September 25th, 2008
Facebook in the Federal Campaign: I don
Federal Election, Living Digitally, Politics
Yes I know all about how Facebook started as the online version of hardcopy handbooks intended to help Harvard students in residence meet one another, and yes I know how when it went beyond university campuses millions of people have joined, and yes I know how for many of them it has become the main vehicle of online existence.
I had a look at the official facebook profiles for Stephen Harper (with 15,000 supporters), Stephane Dion (13,000), Jack Layton (18,000), and Elizabeth May (3000). Looking to the US, as I did in my last post, these numbers are far less than the expected one-tenth of those of the candidates in the US: Obama-Biden at 1,900,000 supporters, John McCain at 540,000, and Sarah Palin at 407,000. But my question is what is there uniquely valuable in their facebook profiles. The profiles contain some of the personal information and links to ads and videos that you can find on their party websites or on YouTube. The profiles also give supporters a chance to post their own pictures and wall posts, if the politician enables that feature – which Harper doesn’t, but the other three do. But the posts on the wall are so numerous (406,000 for Obama-Biden and even 4000 for Stephane Dion) that they cannot represent communication among supporters. Are they simply messages of support or emails to the campaign office?
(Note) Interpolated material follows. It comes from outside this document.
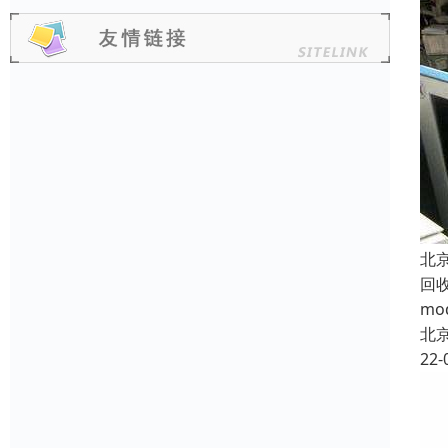
北
回
m
北
22-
The more interactive political use of facebook appears to be groups organized around a cause, such as securing Elizabeth May’s participation in the leaders’ debate, or vote-swapping among Liberals, NDP, and Green supporters. Here the members of the group would seem to have actionable information to share with one another. The CBC’s Susan Ormiston reports a total of 400 partisan facebook groups in the election campaign. Again, more of the action would appear to be in these smaller self-organized groups than in the profiles organized by the candidates. As I understand it, that is how facebook is evolving, in that people use it to keep up with a manageable list of people who, at some level, do matter to them.
A facebook group thus seems very different from a YouTube post. When a facebook group gets too big, the objective of communication is not achieved. In contrast, the objective of a YouTube post is to get a message with political implications out to as many people as possible, so high view counts are important as indicator.